Libor-rigging banks face rash of lawsuits
British lawyer David Doble held a conference at a Frankfurt hotel this month to tell an audience of German Landesbank executives they had good reason to seek punishment for those who rigged interest rates.
It was an about-face for Doble to be touring Europe talking to investors about how to recoup losses from lenders. He used to work for big banks drafting securitization deals, so he’s more familiar than most with esoteric financial products and what happens when they go wrong.
While U.S homeowners, a futures trader and the City of Baltimore have sued banks claiming they were harmed by the manipulation of the London interbank offered rate and other benchmark rates, potential victims in Europe have been slower to come forward. Guardian Care Homes Ltd., one of the few companies to file a Libor-related lawsuit in the U.K., started laying out its case at a London court hearing today.

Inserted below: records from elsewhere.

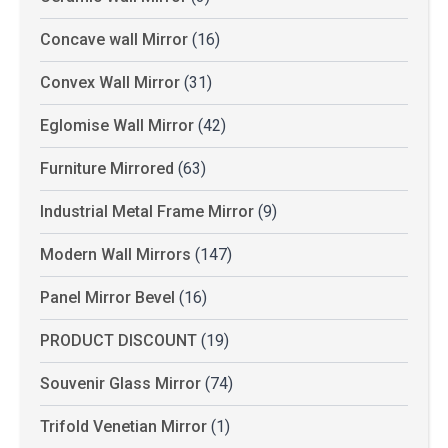
Concave wall Mirror
(16)
Convex Wall Mirror
(31)
Eglomise Wall Mirror
(42)
Furniture Mirrored
(63)
Industrial Metal Frame Mirror
(9)
Modern Wall Mirrors
(147)
Panel Mirror Bevel
(16)
PRODUCT DISCOUNT
(19)
Souvenir Glass Mirror
(74)
Trifold Venetian Mirror
(1)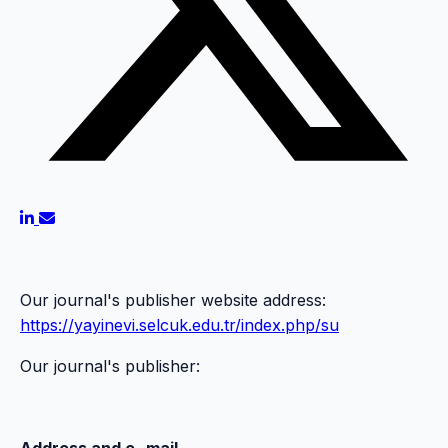
Our journal's publisher website address:
https://yayinevi.selcuk.edu.tr/index.php/su
Our journal's publisher: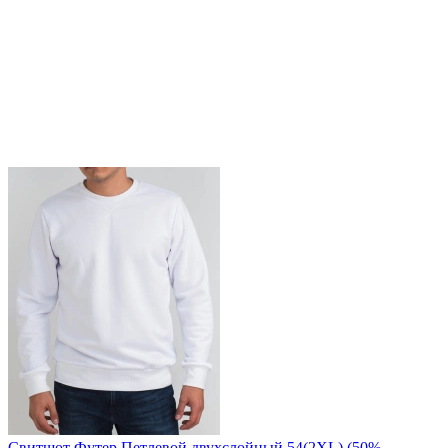
Свитшот Футер Петлевой двухслойный 54(2XL) (50%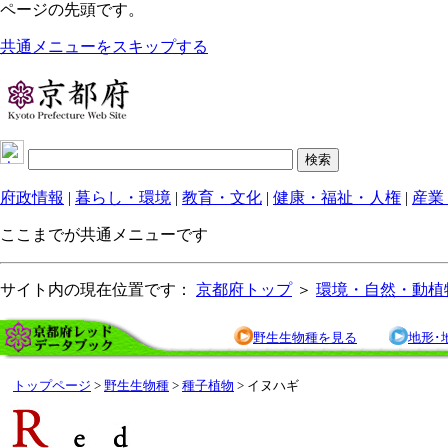
ページの先頭です。
共通メニューをスキップする
府政情報
|
暮らし・環境
|
教育・文化
|
健康・福祉・人権
|
産業
ここまでが共通メニューです
サイト内の現在位置です：
京都府トップ
＞
環境・自然・動植
野生生物種を見る
地形･
トップページ
>
野生生物種
>
種子植物
> イヌハギ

“Individuals within the banks that were manipulating Libor were doing so in contemplation of making gains for themselves and their trading desks,” Doble said at the event. “If they were making gains, then somebody out there was suffering losses.”
Regulators across the globe are investigating claims banks altered submissions that were used to set Libor in an effort to benefit traders, or to appear financially healthier than they were. Barclays Plc (BARC) paid a 290 million-pound ($465.5 million) fine in June to settle with regulators over rate rigging.